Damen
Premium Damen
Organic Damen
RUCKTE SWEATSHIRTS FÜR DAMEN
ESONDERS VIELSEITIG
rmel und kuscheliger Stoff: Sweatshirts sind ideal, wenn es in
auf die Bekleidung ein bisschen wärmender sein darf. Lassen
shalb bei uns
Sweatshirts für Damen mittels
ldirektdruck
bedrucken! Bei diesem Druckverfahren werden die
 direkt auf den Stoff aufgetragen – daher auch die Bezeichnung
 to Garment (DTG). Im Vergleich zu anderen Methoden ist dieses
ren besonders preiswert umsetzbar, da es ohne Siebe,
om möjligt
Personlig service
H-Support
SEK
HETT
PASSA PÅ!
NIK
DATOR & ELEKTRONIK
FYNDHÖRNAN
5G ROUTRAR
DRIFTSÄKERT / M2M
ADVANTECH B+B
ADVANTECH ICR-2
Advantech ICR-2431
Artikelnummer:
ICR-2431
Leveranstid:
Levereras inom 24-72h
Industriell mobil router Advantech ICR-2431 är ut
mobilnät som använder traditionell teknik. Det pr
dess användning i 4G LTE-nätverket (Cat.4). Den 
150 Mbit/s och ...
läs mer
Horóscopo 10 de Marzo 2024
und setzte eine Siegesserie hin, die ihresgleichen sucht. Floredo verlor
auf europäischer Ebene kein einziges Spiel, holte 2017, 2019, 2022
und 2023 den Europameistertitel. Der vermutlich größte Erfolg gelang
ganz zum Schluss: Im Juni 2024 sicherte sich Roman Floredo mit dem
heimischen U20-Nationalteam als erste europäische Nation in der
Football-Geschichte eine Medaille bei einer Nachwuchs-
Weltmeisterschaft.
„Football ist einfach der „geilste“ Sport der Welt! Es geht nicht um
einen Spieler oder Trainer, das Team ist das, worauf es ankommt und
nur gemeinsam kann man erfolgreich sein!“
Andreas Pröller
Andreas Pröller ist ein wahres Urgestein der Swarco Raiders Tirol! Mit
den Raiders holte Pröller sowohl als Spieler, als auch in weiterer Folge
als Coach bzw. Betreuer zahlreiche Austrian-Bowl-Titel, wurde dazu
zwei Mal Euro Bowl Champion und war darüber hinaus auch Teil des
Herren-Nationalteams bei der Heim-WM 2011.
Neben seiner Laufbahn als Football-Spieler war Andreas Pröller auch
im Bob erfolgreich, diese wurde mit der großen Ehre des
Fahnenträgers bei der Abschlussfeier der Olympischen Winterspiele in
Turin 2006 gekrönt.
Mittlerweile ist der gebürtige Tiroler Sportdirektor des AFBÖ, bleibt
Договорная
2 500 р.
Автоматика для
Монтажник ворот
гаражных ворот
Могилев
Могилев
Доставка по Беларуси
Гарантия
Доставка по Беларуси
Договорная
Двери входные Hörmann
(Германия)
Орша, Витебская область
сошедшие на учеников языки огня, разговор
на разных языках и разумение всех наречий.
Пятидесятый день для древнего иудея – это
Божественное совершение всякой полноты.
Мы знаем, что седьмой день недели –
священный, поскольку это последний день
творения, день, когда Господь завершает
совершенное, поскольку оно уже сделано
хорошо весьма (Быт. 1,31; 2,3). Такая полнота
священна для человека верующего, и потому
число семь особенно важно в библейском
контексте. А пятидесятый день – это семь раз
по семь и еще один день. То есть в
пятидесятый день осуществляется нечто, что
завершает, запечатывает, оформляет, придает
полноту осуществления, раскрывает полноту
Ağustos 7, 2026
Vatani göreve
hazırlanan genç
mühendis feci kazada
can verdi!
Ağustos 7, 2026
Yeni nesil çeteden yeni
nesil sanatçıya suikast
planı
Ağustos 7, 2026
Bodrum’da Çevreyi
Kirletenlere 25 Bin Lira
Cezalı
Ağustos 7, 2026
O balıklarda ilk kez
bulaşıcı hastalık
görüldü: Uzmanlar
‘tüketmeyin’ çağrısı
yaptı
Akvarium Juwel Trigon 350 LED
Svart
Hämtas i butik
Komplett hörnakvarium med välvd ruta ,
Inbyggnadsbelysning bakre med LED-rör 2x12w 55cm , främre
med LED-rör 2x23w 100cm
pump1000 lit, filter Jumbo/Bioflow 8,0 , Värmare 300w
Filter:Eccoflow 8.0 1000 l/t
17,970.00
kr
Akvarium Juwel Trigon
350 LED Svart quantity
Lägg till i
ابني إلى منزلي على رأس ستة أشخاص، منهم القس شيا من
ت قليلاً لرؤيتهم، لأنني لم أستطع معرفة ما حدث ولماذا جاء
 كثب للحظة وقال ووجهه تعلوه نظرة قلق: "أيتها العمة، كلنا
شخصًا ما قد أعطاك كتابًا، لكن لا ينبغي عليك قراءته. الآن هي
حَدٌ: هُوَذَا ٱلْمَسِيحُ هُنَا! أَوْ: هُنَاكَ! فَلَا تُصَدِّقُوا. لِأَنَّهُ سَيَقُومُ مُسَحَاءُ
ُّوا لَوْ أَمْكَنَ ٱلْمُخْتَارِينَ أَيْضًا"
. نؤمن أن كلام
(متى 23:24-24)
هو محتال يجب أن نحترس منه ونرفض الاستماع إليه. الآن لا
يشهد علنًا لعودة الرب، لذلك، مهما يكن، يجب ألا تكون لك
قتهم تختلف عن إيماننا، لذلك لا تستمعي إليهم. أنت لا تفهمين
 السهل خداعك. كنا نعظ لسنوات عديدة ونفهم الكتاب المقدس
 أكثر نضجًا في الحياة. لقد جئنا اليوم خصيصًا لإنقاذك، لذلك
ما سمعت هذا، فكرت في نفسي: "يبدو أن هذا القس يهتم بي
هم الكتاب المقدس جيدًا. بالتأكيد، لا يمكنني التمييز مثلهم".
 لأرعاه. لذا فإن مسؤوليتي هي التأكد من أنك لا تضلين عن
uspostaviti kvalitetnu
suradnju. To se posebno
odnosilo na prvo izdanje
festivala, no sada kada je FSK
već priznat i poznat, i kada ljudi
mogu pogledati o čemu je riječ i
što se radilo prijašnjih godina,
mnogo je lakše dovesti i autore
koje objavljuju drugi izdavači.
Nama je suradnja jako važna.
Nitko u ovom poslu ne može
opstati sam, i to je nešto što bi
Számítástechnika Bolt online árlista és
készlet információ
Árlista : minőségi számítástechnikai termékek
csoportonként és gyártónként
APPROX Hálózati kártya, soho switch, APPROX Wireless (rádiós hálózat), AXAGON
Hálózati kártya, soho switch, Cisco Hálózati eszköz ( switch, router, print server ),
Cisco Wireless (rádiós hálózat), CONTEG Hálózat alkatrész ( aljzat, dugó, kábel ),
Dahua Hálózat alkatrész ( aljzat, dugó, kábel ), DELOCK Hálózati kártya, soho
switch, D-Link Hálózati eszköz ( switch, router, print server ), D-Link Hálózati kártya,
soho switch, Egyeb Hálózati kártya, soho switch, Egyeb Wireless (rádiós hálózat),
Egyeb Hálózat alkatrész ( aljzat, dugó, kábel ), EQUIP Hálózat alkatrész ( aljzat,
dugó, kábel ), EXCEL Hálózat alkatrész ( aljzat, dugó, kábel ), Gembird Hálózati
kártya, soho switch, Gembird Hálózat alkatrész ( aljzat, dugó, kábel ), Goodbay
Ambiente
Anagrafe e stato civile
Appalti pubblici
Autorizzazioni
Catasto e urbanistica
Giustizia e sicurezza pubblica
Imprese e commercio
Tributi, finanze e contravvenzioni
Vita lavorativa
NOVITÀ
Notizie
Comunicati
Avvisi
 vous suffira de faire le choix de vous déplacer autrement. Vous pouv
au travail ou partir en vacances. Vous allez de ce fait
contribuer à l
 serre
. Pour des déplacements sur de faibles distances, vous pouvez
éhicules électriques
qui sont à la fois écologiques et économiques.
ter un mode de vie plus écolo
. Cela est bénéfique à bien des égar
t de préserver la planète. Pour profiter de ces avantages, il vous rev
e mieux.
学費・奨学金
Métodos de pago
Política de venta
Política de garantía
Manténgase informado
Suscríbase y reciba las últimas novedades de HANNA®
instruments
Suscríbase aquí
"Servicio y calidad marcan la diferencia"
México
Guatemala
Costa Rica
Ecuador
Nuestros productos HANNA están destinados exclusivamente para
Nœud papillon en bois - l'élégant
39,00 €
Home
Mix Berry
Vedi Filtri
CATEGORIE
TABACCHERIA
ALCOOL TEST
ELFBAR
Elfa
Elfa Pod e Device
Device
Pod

PROBLEM TO SOLVE — Set down the lines of the records exactly, from the first one through the line containing "bedrucken! Bei diesem", and add nothing else.

RESPONSE TO THIS EXERCISE —
Damen
Premium Damen
Organic Damen
RUCKTE SWEATSHIRTS FÜR DAMEN
ESONDERS VIELSEITIG
rmel und kuscheliger Stoff: Sweatshirts sind ideal, wenn es in
auf die Bekleidung ein bisschen wärmender sein darf. Lassen
shalb bei uns
Sweatshirts für Damen mittels
ldirektdruck
bedrucken! Bei diesem Druckverfahren werden die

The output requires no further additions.